[Material for this exercise — start]

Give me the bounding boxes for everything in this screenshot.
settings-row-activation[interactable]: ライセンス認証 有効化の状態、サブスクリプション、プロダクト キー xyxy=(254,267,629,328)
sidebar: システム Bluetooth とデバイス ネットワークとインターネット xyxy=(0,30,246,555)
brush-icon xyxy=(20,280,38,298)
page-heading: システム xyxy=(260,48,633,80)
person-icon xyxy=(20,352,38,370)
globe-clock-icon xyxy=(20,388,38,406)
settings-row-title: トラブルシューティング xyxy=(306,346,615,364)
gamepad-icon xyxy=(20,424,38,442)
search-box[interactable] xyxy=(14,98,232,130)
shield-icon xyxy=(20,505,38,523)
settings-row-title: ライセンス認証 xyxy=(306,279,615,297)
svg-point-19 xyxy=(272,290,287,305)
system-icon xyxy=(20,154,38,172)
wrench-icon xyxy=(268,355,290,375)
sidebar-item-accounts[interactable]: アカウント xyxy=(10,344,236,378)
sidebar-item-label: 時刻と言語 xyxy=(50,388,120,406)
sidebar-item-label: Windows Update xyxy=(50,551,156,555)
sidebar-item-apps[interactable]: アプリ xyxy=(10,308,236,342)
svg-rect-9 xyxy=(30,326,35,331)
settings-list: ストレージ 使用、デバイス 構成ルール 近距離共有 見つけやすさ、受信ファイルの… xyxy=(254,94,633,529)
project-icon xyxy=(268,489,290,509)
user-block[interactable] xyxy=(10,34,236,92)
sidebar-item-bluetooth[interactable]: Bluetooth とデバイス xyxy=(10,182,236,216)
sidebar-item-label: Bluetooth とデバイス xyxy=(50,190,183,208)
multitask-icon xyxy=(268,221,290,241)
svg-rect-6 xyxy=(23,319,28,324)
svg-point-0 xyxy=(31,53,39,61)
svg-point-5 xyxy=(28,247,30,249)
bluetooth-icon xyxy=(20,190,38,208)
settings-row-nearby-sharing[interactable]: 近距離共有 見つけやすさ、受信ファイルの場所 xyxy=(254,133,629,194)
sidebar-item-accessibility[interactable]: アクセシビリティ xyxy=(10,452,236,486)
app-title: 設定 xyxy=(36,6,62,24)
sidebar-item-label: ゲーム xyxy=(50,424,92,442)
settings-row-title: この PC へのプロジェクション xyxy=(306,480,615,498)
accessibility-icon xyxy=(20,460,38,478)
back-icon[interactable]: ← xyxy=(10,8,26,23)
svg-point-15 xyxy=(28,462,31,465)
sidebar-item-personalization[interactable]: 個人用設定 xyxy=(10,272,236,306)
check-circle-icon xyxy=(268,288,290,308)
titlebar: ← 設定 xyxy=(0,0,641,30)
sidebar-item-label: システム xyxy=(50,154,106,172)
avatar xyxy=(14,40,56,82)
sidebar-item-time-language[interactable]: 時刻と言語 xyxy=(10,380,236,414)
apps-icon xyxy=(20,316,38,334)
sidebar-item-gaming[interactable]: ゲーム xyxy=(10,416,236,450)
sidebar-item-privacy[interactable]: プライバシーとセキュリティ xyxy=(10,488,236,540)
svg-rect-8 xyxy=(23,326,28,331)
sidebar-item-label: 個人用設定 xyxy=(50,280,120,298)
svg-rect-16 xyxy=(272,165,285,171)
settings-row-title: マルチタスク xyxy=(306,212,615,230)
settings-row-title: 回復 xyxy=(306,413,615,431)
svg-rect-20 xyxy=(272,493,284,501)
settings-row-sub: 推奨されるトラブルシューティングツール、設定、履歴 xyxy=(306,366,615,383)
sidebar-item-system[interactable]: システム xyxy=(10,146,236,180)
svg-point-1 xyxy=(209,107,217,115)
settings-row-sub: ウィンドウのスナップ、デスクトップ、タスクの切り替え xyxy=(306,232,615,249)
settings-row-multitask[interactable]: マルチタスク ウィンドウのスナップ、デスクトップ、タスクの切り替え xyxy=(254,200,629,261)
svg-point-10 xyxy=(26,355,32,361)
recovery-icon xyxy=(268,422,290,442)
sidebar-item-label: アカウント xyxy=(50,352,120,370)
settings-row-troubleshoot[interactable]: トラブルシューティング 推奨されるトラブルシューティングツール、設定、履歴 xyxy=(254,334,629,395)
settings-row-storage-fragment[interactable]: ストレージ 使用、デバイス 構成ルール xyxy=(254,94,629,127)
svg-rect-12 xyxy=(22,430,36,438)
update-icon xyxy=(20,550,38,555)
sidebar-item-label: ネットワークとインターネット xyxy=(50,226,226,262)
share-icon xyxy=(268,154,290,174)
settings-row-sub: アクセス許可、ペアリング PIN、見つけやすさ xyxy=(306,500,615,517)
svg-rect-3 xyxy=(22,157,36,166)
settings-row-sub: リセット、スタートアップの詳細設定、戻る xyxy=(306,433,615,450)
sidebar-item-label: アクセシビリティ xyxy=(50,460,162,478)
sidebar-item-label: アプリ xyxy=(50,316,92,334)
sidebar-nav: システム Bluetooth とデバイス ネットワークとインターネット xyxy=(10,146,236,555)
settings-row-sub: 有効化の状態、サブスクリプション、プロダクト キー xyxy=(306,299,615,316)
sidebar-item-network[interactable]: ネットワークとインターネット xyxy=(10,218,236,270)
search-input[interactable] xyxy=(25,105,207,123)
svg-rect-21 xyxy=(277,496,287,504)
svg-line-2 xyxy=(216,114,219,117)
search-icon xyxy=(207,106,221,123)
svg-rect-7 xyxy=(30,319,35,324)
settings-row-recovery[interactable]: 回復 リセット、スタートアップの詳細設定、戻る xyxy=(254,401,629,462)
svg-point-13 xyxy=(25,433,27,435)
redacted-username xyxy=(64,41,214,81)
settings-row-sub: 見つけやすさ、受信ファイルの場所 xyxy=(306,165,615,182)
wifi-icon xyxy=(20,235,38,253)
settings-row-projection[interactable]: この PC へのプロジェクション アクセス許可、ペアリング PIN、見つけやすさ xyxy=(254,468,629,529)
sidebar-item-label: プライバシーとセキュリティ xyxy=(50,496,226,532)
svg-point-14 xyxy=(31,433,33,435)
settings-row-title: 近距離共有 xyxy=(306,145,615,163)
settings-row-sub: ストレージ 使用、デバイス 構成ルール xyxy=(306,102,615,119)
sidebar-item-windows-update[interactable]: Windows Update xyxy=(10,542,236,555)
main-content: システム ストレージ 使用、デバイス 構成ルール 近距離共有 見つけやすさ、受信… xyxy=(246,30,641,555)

[Material for this exercise — finish]

→ Directions: Every entry above needs to be quoted exactly.

→ Answer to this exercise:
Give me the bounding boxes for everything in this screenshot.
settings-row-activation[interactable]: ライセンス認証 有効化の状態、サブスクリプション、プロダクト キー xyxy=(254,267,629,328)
sidebar: システム Bluetooth とデバイス ネットワークとインターネット xyxy=(0,30,246,555)
brush-icon xyxy=(20,280,38,298)
page-heading: システム xyxy=(260,48,633,80)
person-icon xyxy=(20,352,38,370)
globe-clock-icon xyxy=(20,388,38,406)
settings-row-title: トラブルシューティング xyxy=(306,346,615,364)
gamepad-icon xyxy=(20,424,38,442)
search-box[interactable] xyxy=(14,98,232,130)
shield-icon xyxy=(20,505,38,523)
settings-row-title: ライセンス認証 xyxy=(306,279,615,297)
svg-point-19 xyxy=(272,290,287,305)
system-icon xyxy=(20,154,38,172)
wrench-icon xyxy=(268,355,290,375)
sidebar-item-accounts[interactable]: アカウント xyxy=(10,344,236,378)
sidebar-item-label: 時刻と言語 xyxy=(50,388,120,406)
sidebar-item-label: Windows Update xyxy=(50,551,156,555)
sidebar-item-apps[interactable]: アプリ xyxy=(10,308,236,342)
svg-rect-9 xyxy=(30,326,35,331)
settings-list: ストレージ 使用、デバイス 構成ルール 近距離共有 見つけやすさ、受信ファイルの… xyxy=(254,94,633,529)
project-icon xyxy=(268,489,290,509)
user-block[interactable] xyxy=(10,34,236,92)
sidebar-item-bluetooth[interactable]: Bluetooth とデバイス xyxy=(10,182,236,216)
sidebar-item-label: Bluetooth とデバイス xyxy=(50,190,183,208)
multitask-icon xyxy=(268,221,290,241)
svg-rect-6 xyxy=(23,319,28,324)
svg-point-0 xyxy=(31,53,39,61)
svg-point-5 xyxy=(28,247,30,249)
bluetooth-icon xyxy=(20,190,38,208)
settings-row-nearby-sharing[interactable]: 近距離共有 見つけやすさ、受信ファイルの場所 xyxy=(254,133,629,194)
sidebar-item-accessibility[interactable]: アクセシビリティ xyxy=(10,452,236,486)
app-title: 設定 xyxy=(36,6,62,24)
sidebar-item-label: ゲーム xyxy=(50,424,92,442)
settings-row-title: この PC へのプロジェクション xyxy=(306,480,615,498)
accessibility-icon xyxy=(20,460,38,478)
back-icon[interactable]: ← xyxy=(10,8,26,23)
svg-point-15 xyxy=(28,462,31,465)
sidebar-item-personalization[interactable]: 個人用設定 xyxy=(10,272,236,306)
check-circle-icon xyxy=(268,288,290,308)
titlebar: ← 設定 xyxy=(0,0,641,30)
sidebar-item-label: システム xyxy=(50,154,106,172)
avatar xyxy=(14,40,56,82)
sidebar-item-time-language[interactable]: 時刻と言語 xyxy=(10,380,236,414)
apps-icon xyxy=(20,316,38,334)
sidebar-item-gaming[interactable]: ゲーム xyxy=(10,416,236,450)
sidebar-item-privacy[interactable]: プライバシーとセキュリティ xyxy=(10,488,236,540)
svg-rect-8 xyxy=(23,326,28,331)
sidebar-item-label: 個人用設定 xyxy=(50,280,120,298)
svg-rect-16 xyxy=(272,165,285,171)
settings-row-title: マルチタスク xyxy=(306,212,615,230)
settings-row-title: 回復 xyxy=(306,413,615,431)
svg-rect-20 xyxy=(272,493,284,501)
settings-row-sub: 推奨されるトラブルシューティングツール、設定、履歴 xyxy=(306,366,615,383)
sidebar-item-system[interactable]: システム xyxy=(10,146,236,180)
svg-point-1 xyxy=(209,107,217,115)
settings-row-sub: ウィンドウのスナップ、デスクトップ、タスクの切り替え xyxy=(306,232,615,249)
settings-row-multitask[interactable]: マルチタスク ウィンドウのスナップ、デスクトップ、タスクの切り替え xyxy=(254,200,629,261)
svg-point-10 xyxy=(26,355,32,361)
recovery-icon xyxy=(268,422,290,442)
sidebar-item-label: アカウント xyxy=(50,352,120,370)
settings-row-troubleshoot[interactable]: トラブルシューティング 推奨されるトラブルシューティングツール、設定、履歴 xyxy=(254,334,629,395)
settings-row-storage-fragment[interactable]: ストレージ 使用、デバイス 構成ルール xyxy=(254,94,629,127)
svg-rect-12 xyxy=(22,430,36,438)
update-icon xyxy=(20,550,38,555)
sidebar-item-label: ネットワークとインターネット xyxy=(50,226,226,262)
share-icon xyxy=(268,154,290,174)
settings-row-sub: アクセス許可、ペアリング PIN、見つけやすさ xyxy=(306,500,615,517)
svg-rect-3 xyxy=(22,157,36,166)
settings-row-sub: リセット、スタートアップの詳細設定、戻る xyxy=(306,433,615,450)
sidebar-item-label: アクセシビリティ xyxy=(50,460,162,478)
sidebar-item-label: アプリ xyxy=(50,316,92,334)
sidebar-nav: システム Bluetooth とデバイス ネットワークとインターネット xyxy=(10,146,236,555)
settings-row-sub: 有効化の状態、サブスクリプション、プロダクト キー xyxy=(306,299,615,316)
sidebar-item-network[interactable]: ネットワークとインターネット xyxy=(10,218,236,270)
search-input[interactable] xyxy=(25,105,207,123)
svg-rect-21 xyxy=(277,496,287,504)
svg-line-2 xyxy=(216,114,219,117)
search-icon xyxy=(207,106,221,123)
svg-rect-7 xyxy=(30,319,35,324)
settings-row-recovery[interactable]: 回復 リセット、スタートアップの詳細設定、戻る xyxy=(254,401,629,462)
svg-point-13 xyxy=(25,433,27,435)
redacted-username xyxy=(64,41,214,81)
settings-row-sub: 見つけやすさ、受信ファイルの場所 xyxy=(306,165,615,182)
wifi-icon xyxy=(20,235,38,253)
settings-row-projection[interactable]: この PC へのプロジェクション アクセス許可、ペアリング PIN、見つけやすさ xyxy=(254,468,629,529)
sidebar-item-label: プライバシーとセキュリティ xyxy=(50,496,226,532)
svg-point-14 xyxy=(31,433,33,435)
settings-row-title: 近距離共有 xyxy=(306,145,615,163)
settings-row-sub: ストレージ 使用、デバイス 構成ルール xyxy=(306,102,615,119)
sidebar-item-windows-update[interactable]: Windows Update xyxy=(10,542,236,555)
main-content: システム ストレージ 使用、デバイス 構成ルール 近距離共有 見つけやすさ、受信… xyxy=(246,30,641,555)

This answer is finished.